Dry charged coal of the present invention was prepared by mixing 3 to 10 pieces of crushed agglomerated coal with the coarse particle coal of +0.5 order.

The prepared dry charging coal was heated to a height of 450 mttt and a length of 60 mttt.
0Il! The coal was charged into a galvanized iron plate can with a width of 4301 m at a charging density of 0.82, and the can was charged into an electric furnace, and after the coal column temperature rose to 1050°C, it was held for 1 hour and carbonized. Produce coke, D115 and C3R (C0
After two reactions, the strength (the same below) was measured and the results were 84.1 and 50.

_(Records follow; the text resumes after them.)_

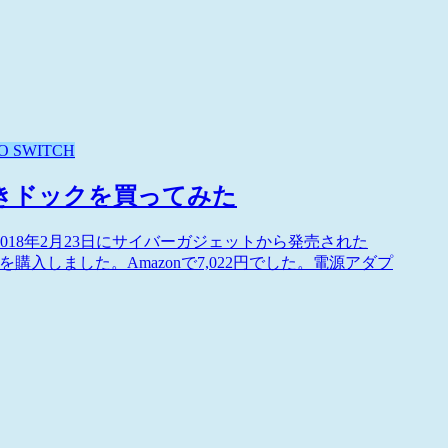
O SWITCH
ト付きドックを買ってみた
018年2月23日にサイバーガジェットから発売された
を購入しました。Amazonで7,022円でした。電源アダプ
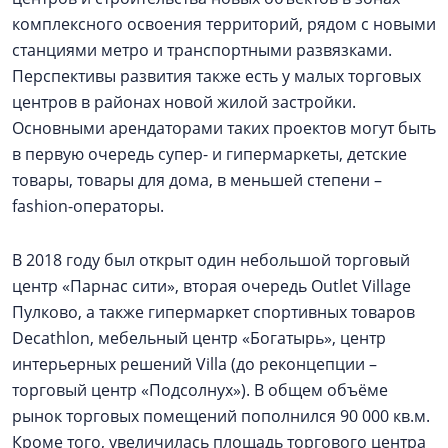
комплексного освоения территорий, рядом с новыми
станциями метро и транспортными развязками.
Перспективы развития также есть у малых торговых
центров в районах новой жилой застройки.
Основными арендаторами таких проектов могут быть
в первую очередь супер- и гипермаркеты, детские
товары, товары для дома, в меньшей степени –
fashion-операторы.
В 2018 году был открыт один небольшой торговый
центр «Парнас сити», вторая очередь Outlet Village
Пулково, а также гипермаркет спортивных товаров
Decathlon, мебельный центр «Богатырь», центр
интерьерных решений Villa (до реконцепции –
торговый центр «Подсолнух»). В общем объёме
рынок торговых помещений пополнился 90 000 кв.м.
Кроме того, увеличилась площадь торгового центра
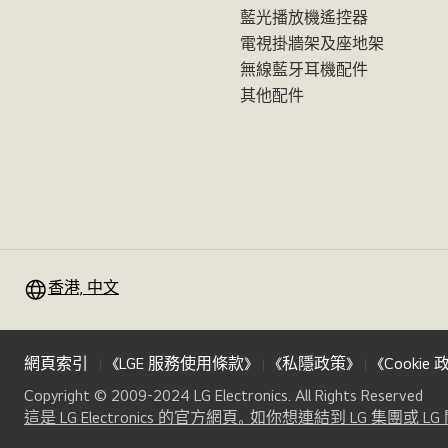
藍光播放機遙控器
電視掛牆架及座地架
無線藍牙耳機配件
其他配件
香港, 中文
網頁索引
《LGE 服務使用條款》
《私隱政策》
《Cookie 
Copyright © 2009-2024 LG Electronics. All Rights Reserved
這是 LG Electronics 的官方網頁。如你想連結到 LG 集團或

Example 2, 10, 5 Dragon's pulverized coal part and +
After separating into the coarse particle coal part of 0.5 tn*, non-caking coal having the properties shown in Table 2 was crushed to -0.3 weight and mixed with 20% by weight into the pulverized coal part, and the same as in Example 1 was added. Agglomerated coal was produced in an oxygen-free condition using a roll-con/rubber. After crushing this lump coal into 3 to 1011 IK, 10.5 mg
coke was produced under the same conditions as in Example 1.

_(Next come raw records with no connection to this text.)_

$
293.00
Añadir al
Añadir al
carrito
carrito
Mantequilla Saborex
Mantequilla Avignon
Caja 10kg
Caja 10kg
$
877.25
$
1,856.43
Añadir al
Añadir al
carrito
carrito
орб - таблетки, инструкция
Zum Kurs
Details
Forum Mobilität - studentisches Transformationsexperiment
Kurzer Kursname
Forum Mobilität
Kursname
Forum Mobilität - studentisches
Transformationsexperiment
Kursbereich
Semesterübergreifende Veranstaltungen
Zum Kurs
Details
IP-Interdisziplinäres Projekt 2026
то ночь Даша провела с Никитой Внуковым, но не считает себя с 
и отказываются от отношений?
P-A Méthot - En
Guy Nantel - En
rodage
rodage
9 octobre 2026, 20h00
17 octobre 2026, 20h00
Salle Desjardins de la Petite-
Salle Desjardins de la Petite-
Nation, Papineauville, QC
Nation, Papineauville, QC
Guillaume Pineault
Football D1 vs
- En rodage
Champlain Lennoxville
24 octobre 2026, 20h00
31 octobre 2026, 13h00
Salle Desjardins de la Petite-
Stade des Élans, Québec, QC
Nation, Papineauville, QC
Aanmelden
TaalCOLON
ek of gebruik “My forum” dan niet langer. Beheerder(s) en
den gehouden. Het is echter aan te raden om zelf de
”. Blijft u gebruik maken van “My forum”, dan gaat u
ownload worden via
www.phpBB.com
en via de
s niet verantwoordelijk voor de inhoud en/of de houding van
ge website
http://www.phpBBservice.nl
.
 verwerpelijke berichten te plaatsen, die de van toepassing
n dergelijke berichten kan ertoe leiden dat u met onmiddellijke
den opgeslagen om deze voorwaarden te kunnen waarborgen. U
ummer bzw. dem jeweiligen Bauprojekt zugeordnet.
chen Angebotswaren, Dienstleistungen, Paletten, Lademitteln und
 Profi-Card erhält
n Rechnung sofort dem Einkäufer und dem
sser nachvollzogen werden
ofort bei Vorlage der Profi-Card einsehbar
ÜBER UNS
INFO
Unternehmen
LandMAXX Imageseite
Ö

The DI and C8R of this coke were measured and found to be 82.5 and 45.

Table 2 Comparative Example 1 The charged coal of Example 1 was dried in air at 140°C to a moisture content of 5% to prepare dry charged coal, and coke was produced with a charging density of 0.75, and DI and C8R The results of measurement were 81.5 and 37.

Comparative Example 2゜Under the same conditions as Example 1, -0.5mm pulverized coal portion and +
After separating into coarse particles of 0.5 mW, the pulverized coal is made into agglomerated coal using a roll compactor, and then crushed into 3 to 10 m
The crushed coal was mixed with coarse particle coal to obtain dry charging coal.

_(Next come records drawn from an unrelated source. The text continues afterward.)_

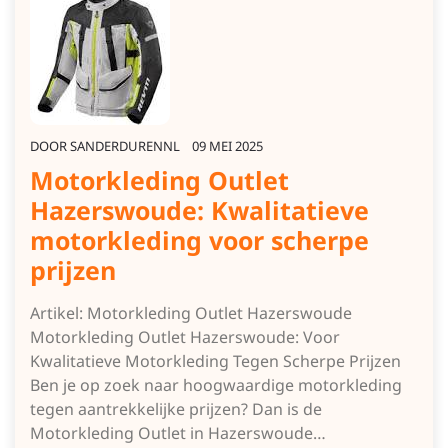
DOOR
SANDERDURENNL
09 MEI 2025
Motorkleding Outlet
Hazerswoude: Kwalitatieve
motorkleding voor scherpe
prijzen
Artikel: Motorkleding Outlet Hazerswoude
Motorkleding Outlet Hazerswoude: Voor
Kwalitatieve Motorkleding Tegen Scherpe Prijzen
Ben je op zoek naar hoogwaardige motorkleding
tegen aantrekkelijke prijzen? Dan is de
Motorkleding Outlet in Hazerswoude…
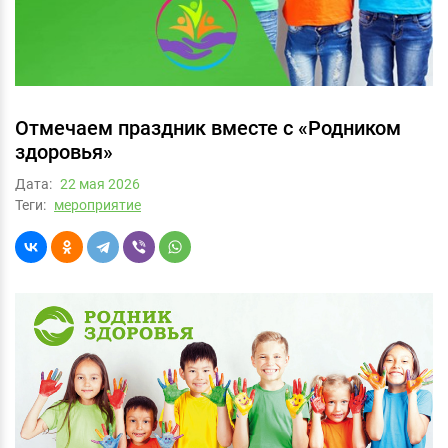
Отмечаем праздник вместе с «Родником
здоровья»
Дата:
22 мая 2026
Теги:
мероприятие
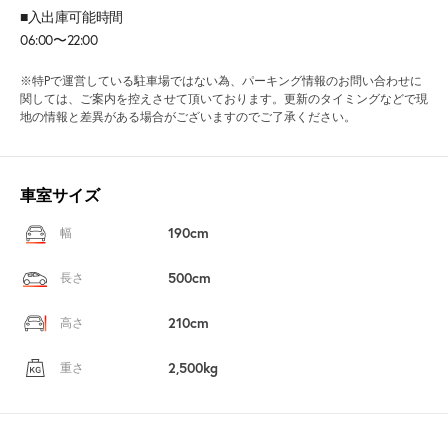
■入出庫可能時間
06:00〜22:00
※特Pで運営している駐車場ではない為、パーキング情報のお問い合わせに
関しては、ご案内を控えさせて頂いております。更新のタイミングなどで現
地の情報と差異がある場合がございますのでご了承ください。
車室サイズ
190cm
幅
500cm
長さ
210cm
高さ
2,500kg
重さ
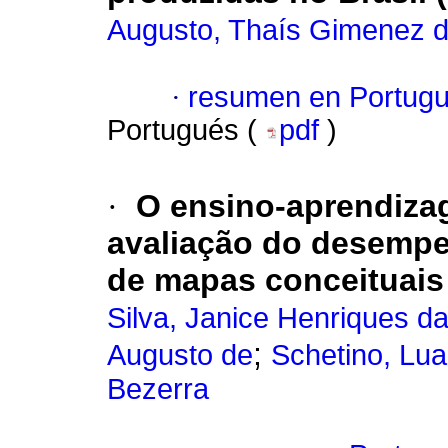
Augusto, Thaís Gimenez d
·
resumen en Portug
Portugués (
pdf
)
·
O ensino-aprendiza
avaliação do desempe
de mapas conceituais
Silva, Janice Henriques d
;
Augusto de
Schetino, Lua
Bezerra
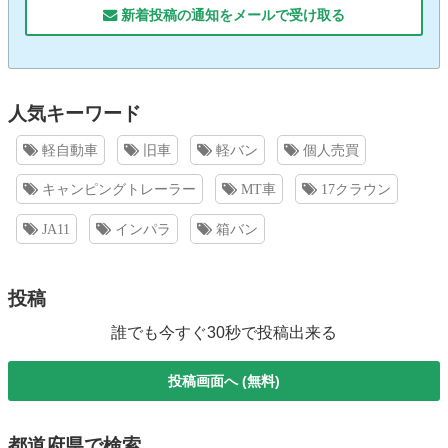
新着投稿の通知をメールで受け取る
人気キーワード
軽自動車
旧車
軽バン
個人売買
キャンピングトレーラー
MT車
17クラウン
JA11
インパラ
箱バン
投稿
誰でも今すぐ30秒で投稿出来る
投稿画面へ (無料)
都道府県で検索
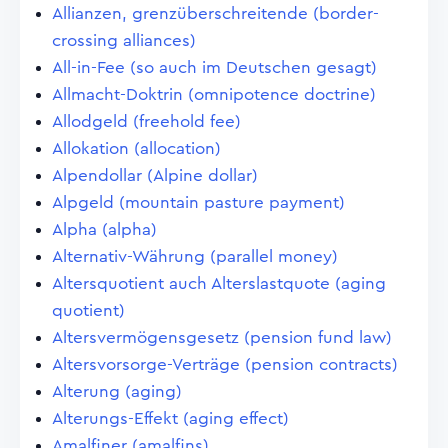
Allianzen, grenzüberschreitende (border-
crossing alliances)
All-in-Fee (so auch im Deutschen gesagt)
Allmacht-Doktrin (omnipotence doctrine)
Allodgeld (freehold fee)
Allokation (allocation)
Alpendollar (Alpine dollar)
Alpgeld (mountain pasture payment)
Alpha (alpha)
Alternativ-Währung (parallel money)
Altersquotient auch Alterslastquote (aging
quotient)
Altersvermögensgesetz (pension fund law)
Altersvorsorge-Verträge (pension contracts)
Alterung (aging)
Alterungs-Effekt (aging effect)
Amalfiner (amalfins)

Example 1 This dry charged coal was prepared with a charging density of 0.82.
Coke is produced in the same manner as DI and C8
As a result of measuring R, 82.2 and 40 were obtained.

〔Effect of the invention〕

As shown in the practical examples and comparative examples above, according to the method of the present invention, the coke strength DI was improved to 1.7 to 2.6, and the CSR was significantly increased to 10 to 13.

Furthermore, even if non-caking coal, which has low utility value, is used, it is possible to produce high-quality coke compared to the usual method of charging dry coal with a moisture content of 5%.

Claims (2)

[Claims] (1) Adjust the moisture content of the charged coal to 6% by weight or less in an atmosphere that suppresses oxygen concentration, separate it into pulverized coal and coarse coal, and then separate the separated pulverized coal in an atmosphere that suppresses oxygen concentration. A method for producing coke, which comprises pressurizing the coal without using a binder to form lump coal, which is then mixed with the coarse particles either as it is or after being crushed, and then charged into a coke oven and carbonized. (2) The coke manufacturing method according to claim (1), characterized in that a carbon material with low utility value is mixed into the pulverized coal portion and agglomerated.